Mix And Match
There are only a few data types that make me nervous when I see them:
- MAX strings, or approaching the upper byte limit (except for dynamic SQL)
- XML
- sql_variant
It doesn’t matter if they’re stored procedure parameters, or if they’re declared as local variables. When they show up, I expect something bad to happen.
One thing that makes me really nervous about string data specifically, is that many developers don’t pay close attention to varchar vs. nvarchar.

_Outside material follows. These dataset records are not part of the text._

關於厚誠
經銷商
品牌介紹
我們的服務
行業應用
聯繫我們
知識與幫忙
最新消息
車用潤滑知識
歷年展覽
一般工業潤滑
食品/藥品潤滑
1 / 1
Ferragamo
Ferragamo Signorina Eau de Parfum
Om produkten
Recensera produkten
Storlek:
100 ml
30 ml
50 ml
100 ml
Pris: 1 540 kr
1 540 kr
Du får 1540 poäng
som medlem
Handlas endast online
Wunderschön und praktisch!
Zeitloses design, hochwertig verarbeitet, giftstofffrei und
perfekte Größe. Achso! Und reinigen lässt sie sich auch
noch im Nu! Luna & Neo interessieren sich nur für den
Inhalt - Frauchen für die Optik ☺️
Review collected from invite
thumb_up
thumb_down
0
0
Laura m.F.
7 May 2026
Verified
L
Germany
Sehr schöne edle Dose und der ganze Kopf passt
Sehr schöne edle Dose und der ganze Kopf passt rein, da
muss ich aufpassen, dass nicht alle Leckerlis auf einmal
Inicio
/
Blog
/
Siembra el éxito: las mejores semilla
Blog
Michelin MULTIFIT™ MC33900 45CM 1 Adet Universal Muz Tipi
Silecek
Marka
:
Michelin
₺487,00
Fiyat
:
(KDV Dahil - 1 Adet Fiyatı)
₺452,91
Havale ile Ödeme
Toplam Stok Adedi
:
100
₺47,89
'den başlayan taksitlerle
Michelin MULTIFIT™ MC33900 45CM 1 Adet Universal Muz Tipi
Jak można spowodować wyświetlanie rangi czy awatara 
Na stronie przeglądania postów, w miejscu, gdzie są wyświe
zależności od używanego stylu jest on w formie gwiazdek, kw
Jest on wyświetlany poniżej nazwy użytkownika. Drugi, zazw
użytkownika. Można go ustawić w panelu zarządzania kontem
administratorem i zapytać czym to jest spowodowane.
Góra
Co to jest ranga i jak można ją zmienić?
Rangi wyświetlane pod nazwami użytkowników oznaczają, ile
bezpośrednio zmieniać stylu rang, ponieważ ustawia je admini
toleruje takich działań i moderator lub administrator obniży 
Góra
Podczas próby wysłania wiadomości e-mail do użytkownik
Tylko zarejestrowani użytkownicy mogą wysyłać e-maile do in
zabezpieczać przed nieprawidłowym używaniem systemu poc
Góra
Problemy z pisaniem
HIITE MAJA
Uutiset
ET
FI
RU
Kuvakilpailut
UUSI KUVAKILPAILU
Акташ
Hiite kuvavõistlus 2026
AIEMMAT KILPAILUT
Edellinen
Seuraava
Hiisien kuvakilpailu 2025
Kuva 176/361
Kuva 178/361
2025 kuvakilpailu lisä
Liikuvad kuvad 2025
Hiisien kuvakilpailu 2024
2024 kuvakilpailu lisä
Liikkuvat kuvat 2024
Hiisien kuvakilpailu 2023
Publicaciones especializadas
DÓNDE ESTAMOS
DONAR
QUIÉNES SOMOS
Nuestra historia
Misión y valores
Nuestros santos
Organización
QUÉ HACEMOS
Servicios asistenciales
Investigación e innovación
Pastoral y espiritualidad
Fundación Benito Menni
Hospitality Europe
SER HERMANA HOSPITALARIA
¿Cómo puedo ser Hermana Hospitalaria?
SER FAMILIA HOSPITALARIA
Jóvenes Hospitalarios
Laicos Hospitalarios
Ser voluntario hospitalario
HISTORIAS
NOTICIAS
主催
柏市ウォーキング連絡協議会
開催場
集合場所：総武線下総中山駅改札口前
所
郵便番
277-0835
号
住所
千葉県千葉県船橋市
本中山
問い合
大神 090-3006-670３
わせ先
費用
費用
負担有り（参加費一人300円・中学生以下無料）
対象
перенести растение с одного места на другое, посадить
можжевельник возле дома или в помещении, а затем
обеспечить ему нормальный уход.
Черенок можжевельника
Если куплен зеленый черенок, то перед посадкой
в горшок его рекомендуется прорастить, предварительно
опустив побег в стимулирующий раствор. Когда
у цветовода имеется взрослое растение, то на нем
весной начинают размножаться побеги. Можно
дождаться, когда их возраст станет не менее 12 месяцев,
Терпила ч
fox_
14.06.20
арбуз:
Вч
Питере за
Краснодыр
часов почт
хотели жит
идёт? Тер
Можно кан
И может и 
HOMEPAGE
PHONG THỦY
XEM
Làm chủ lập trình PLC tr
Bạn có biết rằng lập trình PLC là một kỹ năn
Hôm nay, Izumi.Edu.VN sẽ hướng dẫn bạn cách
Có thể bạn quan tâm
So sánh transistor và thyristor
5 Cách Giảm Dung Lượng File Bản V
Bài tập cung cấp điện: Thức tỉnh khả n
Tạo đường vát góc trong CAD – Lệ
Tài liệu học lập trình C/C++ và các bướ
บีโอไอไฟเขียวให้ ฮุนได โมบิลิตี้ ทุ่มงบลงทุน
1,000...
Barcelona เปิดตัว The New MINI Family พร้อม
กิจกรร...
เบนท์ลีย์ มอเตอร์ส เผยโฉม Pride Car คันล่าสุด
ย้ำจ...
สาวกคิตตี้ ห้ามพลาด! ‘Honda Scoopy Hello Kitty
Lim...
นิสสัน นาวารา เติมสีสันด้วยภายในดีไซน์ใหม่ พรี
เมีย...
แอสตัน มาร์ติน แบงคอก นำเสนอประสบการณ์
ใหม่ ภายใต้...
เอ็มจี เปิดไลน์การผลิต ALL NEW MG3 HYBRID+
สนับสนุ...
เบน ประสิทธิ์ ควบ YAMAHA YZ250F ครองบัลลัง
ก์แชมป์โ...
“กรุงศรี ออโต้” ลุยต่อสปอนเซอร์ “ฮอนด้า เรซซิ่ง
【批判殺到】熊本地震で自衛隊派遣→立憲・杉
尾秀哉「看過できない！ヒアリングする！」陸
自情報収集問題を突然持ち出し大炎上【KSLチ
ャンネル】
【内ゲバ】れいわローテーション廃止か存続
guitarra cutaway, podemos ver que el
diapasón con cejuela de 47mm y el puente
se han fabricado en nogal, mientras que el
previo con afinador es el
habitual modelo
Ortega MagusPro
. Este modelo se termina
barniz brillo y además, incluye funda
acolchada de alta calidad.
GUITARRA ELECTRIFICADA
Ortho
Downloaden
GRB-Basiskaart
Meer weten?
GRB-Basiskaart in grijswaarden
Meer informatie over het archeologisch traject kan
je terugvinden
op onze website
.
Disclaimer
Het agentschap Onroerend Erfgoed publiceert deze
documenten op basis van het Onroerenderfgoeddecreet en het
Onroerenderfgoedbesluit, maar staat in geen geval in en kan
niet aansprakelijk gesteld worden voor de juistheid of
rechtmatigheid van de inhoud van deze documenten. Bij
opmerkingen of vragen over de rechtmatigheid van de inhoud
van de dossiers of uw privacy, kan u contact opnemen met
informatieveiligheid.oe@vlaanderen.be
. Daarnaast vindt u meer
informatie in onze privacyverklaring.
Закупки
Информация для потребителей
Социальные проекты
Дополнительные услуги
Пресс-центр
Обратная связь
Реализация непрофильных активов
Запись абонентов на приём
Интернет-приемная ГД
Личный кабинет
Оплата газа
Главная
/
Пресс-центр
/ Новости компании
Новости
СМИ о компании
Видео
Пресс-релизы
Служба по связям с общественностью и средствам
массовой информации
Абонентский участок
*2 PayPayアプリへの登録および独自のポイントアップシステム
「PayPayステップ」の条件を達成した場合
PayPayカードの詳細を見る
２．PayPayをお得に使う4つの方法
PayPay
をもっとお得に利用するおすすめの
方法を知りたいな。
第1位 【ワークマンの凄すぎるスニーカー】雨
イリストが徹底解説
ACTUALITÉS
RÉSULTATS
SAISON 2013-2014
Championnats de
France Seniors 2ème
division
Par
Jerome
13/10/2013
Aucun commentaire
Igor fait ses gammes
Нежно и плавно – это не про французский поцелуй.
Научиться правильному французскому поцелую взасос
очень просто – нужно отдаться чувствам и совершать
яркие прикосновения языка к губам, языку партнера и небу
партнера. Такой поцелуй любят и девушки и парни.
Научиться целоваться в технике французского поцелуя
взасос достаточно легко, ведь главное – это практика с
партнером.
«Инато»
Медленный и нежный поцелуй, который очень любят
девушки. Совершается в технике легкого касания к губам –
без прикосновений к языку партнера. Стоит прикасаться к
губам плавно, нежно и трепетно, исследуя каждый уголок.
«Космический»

This doesn’t just apply to stored procedures. Many ORMs suffer the same issue with data types not being strongly typed, so you sometimes end up with all varchar(8000) or nvarchar(4000) input parameters, and other times end up with n/varchar strings with lengths inferred at compile-time based on the length of the string passed in. That means that if you have an ORM query that takes, let’s say a name as input, it might the infer the string as unicode when it shouldn’t, and if you were to pass in different names for different executions, you’d get all different plans, too.
- Erik: nvarchar(4)
- Kendra: nvarchar(5)
- Al: nvarchar(2)
- Tom: nvarchar(3)
You get the picture. It’s a nutty nightmare, and it’s made worse if the name column you’re searching is a varchar data type, regardless of length. But those are ORM problems, and we wield mighty stored procedures like sane and rational people.
Let’s play a game called pattern and anti-pattern.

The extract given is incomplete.